### Extracted page text data
......

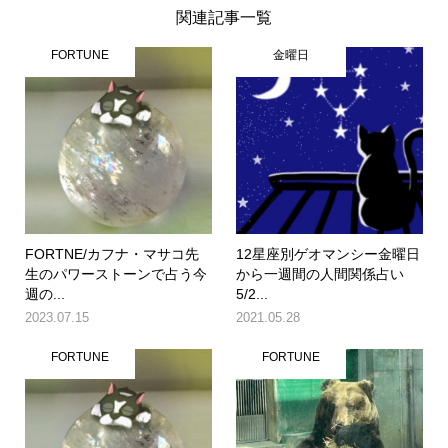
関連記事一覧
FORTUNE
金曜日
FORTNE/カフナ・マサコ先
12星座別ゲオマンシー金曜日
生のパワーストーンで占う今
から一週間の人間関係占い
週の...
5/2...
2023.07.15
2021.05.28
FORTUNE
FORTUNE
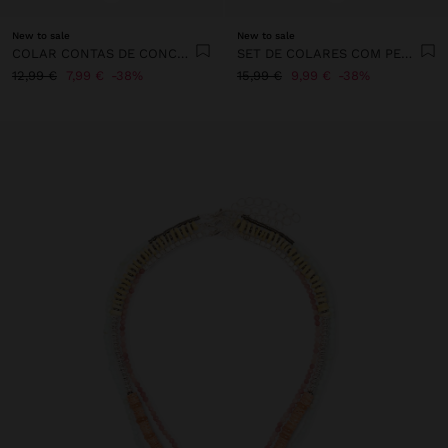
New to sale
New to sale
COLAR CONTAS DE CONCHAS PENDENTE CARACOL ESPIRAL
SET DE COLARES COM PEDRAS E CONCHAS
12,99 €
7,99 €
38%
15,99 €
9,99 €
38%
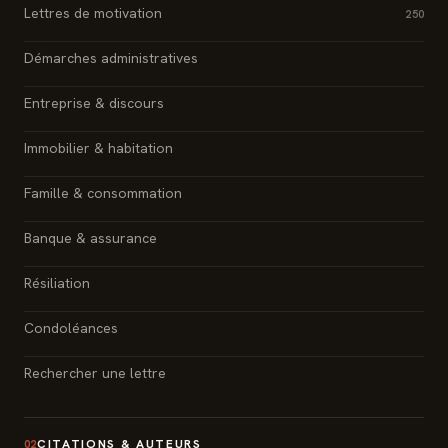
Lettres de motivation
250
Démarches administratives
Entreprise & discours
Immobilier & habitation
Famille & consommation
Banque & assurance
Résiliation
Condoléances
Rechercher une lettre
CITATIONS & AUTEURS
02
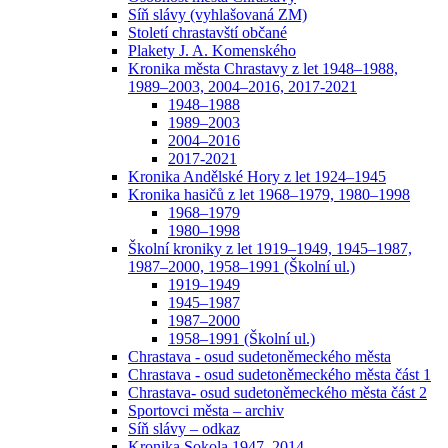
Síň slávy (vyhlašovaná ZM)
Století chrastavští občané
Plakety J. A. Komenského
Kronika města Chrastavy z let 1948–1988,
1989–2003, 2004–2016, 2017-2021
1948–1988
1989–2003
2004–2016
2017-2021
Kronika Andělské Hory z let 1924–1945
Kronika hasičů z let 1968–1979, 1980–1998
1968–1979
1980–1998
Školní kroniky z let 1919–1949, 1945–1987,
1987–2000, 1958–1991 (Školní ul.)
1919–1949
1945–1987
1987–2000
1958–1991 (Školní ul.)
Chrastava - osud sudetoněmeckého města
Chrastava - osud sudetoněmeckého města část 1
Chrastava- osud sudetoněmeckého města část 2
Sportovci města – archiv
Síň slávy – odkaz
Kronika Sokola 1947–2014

......

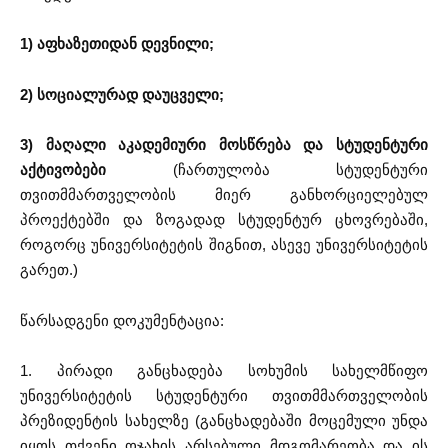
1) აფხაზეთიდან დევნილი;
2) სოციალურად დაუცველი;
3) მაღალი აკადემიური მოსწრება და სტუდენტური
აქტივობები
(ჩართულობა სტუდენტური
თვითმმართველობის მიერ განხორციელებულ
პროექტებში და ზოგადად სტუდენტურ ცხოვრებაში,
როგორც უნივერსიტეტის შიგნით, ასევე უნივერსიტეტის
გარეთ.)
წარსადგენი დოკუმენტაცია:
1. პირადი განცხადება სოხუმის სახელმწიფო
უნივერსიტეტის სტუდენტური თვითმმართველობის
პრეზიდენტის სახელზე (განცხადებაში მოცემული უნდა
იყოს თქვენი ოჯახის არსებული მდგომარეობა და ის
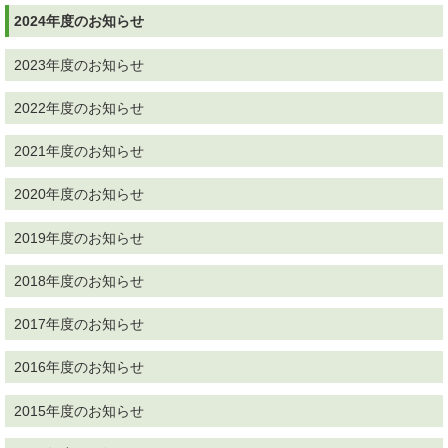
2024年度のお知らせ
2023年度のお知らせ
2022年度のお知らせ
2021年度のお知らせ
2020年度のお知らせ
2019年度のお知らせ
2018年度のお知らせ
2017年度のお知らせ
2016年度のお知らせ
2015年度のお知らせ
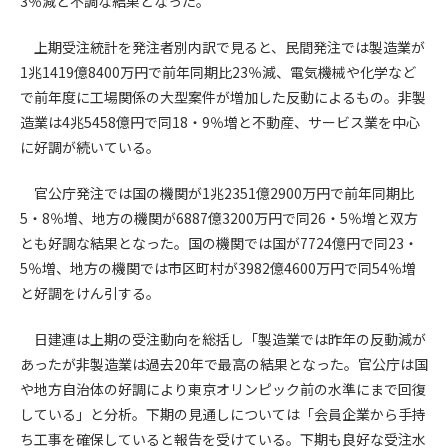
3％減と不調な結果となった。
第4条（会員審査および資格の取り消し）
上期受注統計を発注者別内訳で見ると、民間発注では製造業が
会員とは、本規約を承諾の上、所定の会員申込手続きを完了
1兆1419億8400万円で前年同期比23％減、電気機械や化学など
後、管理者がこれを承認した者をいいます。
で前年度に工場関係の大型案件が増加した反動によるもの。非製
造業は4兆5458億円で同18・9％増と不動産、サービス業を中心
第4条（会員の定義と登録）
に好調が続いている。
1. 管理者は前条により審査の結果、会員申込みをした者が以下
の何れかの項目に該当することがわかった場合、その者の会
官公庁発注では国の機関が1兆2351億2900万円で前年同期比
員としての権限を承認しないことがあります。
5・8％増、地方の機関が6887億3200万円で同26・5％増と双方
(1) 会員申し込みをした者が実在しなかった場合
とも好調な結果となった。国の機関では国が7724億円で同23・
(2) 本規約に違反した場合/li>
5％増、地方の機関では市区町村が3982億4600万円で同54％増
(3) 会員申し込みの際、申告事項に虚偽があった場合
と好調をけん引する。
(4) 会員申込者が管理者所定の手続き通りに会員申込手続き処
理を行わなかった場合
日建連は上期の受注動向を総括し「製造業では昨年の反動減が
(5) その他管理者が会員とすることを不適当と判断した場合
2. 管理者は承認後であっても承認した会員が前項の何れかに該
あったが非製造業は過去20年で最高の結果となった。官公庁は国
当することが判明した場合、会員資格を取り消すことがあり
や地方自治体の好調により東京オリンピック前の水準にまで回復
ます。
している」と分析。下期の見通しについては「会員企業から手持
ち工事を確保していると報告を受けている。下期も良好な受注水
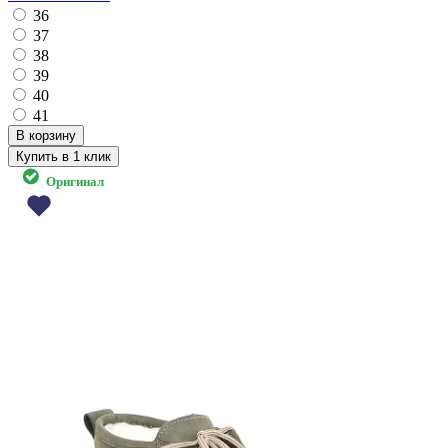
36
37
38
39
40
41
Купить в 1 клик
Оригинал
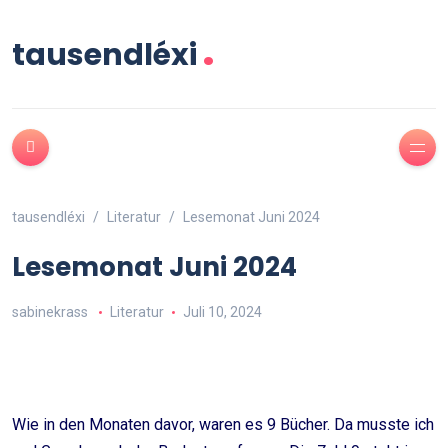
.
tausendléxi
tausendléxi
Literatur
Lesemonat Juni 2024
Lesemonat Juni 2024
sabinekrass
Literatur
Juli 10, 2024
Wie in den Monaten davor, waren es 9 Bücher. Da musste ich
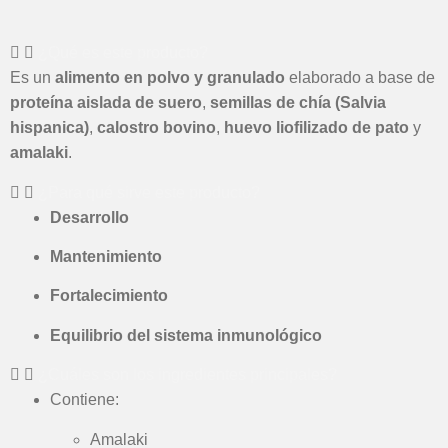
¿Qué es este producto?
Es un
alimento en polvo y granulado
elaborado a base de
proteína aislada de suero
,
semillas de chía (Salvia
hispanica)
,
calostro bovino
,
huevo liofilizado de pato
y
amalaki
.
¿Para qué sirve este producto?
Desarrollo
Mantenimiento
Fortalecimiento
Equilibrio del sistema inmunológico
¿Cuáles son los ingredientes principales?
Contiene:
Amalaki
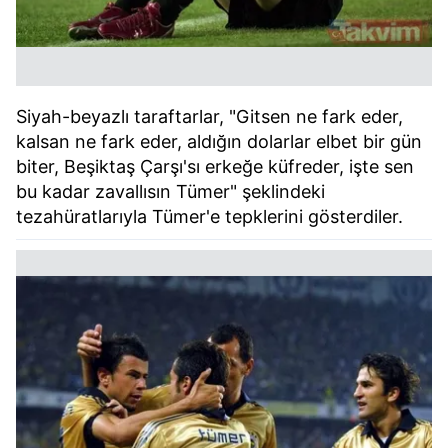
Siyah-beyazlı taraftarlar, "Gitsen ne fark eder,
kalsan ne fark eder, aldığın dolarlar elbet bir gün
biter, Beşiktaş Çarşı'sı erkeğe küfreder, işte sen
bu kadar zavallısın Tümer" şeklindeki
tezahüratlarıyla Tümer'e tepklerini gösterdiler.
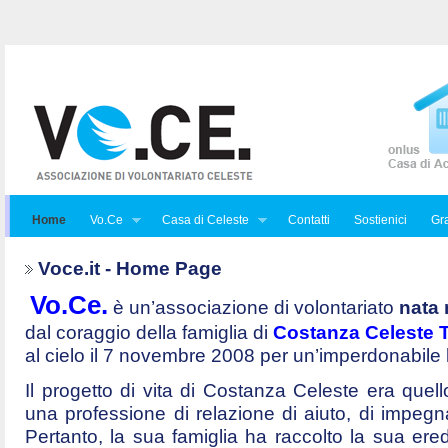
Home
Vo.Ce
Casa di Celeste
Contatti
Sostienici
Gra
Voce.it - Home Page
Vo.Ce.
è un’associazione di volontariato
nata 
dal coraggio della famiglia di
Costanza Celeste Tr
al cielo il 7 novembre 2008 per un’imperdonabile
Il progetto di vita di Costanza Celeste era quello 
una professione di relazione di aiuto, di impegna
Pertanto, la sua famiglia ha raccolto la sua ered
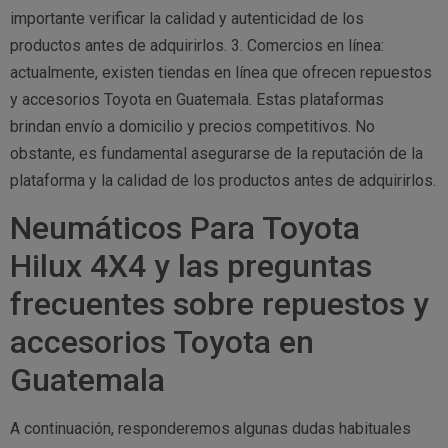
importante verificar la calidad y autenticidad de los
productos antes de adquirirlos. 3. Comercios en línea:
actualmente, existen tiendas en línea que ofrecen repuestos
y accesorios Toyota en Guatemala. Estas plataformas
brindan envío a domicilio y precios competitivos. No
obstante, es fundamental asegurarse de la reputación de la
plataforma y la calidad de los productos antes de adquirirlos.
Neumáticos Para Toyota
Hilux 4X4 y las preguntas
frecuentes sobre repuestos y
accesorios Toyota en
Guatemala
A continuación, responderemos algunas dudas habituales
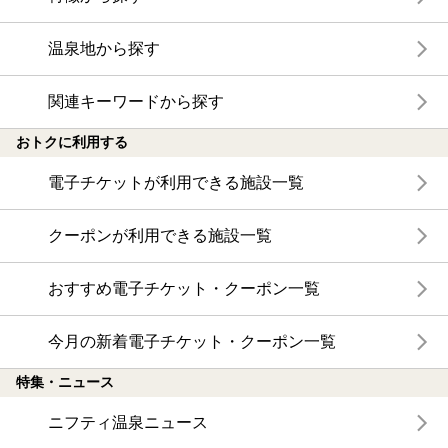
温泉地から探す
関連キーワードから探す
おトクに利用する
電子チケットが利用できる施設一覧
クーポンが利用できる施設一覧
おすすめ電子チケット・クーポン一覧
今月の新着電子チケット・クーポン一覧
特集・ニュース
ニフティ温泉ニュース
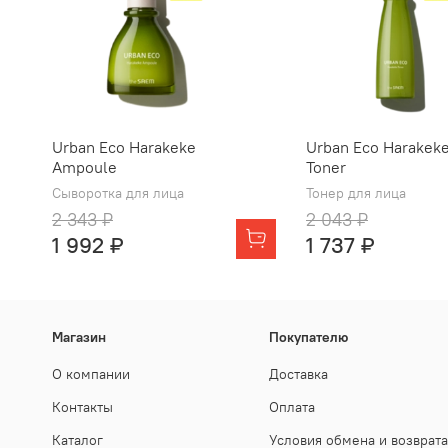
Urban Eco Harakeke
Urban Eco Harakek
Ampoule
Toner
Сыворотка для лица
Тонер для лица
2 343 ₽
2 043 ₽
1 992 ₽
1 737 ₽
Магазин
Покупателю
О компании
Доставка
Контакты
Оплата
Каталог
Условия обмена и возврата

......

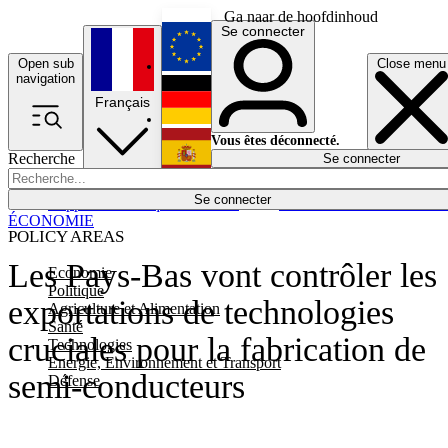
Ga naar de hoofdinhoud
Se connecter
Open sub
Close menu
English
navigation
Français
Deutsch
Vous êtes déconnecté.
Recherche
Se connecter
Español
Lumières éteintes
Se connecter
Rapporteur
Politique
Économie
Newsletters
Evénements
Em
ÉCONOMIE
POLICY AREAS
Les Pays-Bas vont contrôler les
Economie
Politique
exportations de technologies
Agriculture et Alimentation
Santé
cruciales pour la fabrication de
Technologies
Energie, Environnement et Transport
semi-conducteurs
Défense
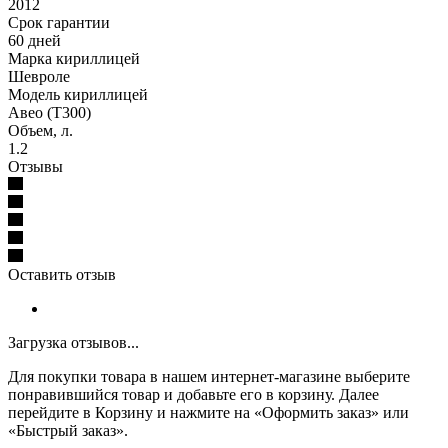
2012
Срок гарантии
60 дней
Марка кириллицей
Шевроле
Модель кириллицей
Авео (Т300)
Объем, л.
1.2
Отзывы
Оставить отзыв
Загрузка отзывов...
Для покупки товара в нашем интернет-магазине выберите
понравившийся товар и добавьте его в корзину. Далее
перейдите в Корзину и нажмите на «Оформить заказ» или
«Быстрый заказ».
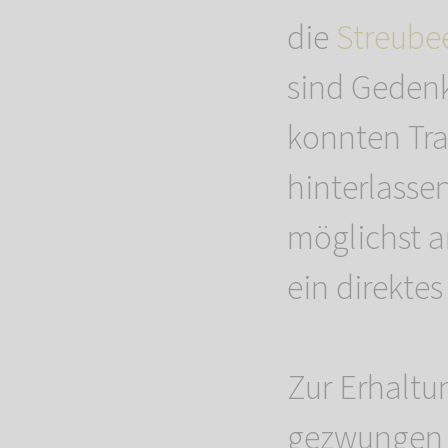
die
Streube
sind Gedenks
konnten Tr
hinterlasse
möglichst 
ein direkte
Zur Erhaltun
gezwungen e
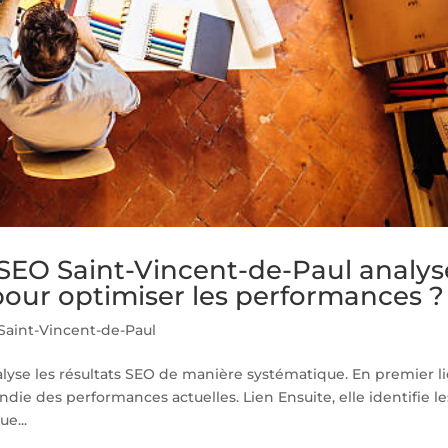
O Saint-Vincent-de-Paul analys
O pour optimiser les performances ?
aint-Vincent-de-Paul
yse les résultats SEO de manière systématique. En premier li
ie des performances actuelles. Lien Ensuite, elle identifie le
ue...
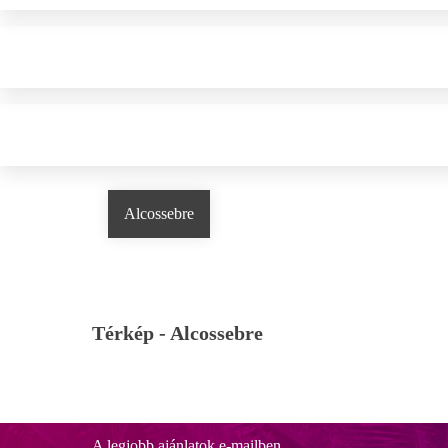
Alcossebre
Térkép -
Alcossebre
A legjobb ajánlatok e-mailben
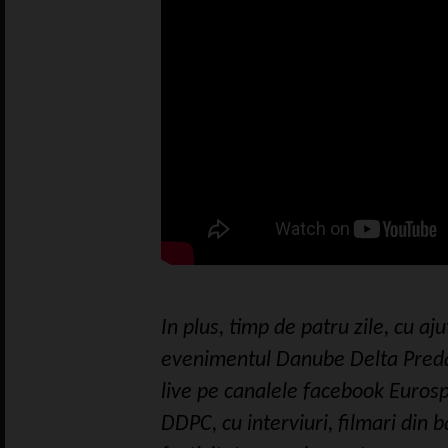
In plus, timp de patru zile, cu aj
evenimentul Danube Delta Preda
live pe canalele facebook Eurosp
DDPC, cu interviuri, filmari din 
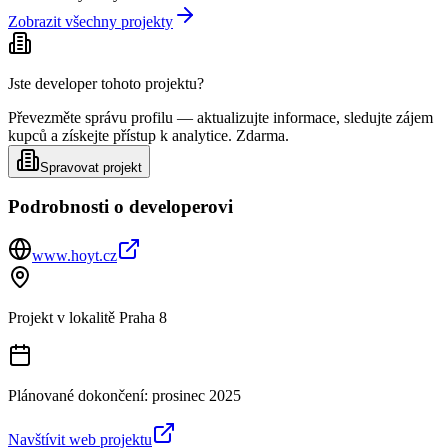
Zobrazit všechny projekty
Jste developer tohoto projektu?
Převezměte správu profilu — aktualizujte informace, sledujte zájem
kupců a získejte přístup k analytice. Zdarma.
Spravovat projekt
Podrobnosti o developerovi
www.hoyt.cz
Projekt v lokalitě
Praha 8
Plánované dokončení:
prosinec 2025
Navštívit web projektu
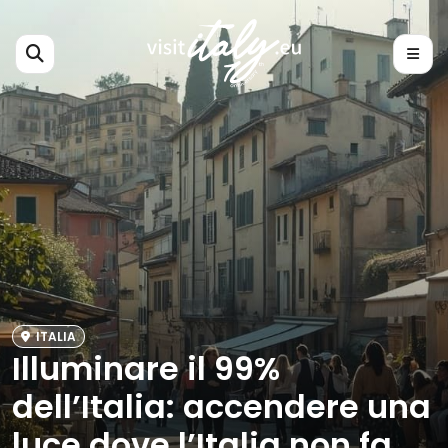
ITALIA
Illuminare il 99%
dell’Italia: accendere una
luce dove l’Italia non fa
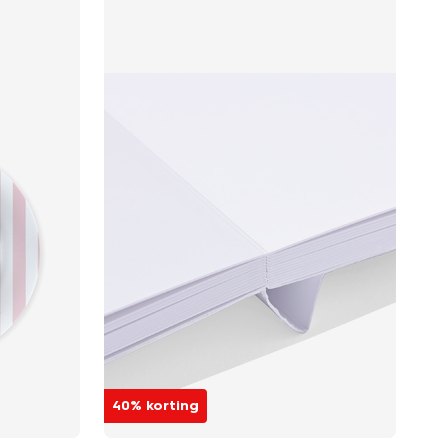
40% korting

......

### WORK INSTRUCTIONS
The answer must be every line of the data that holds the word "productos".

### ANSWER TO THE PROBLEM
productos antes de adquirirlos. 3. Comercios en línea:
plataforma y la calidad de los productos antes de adquirirlos.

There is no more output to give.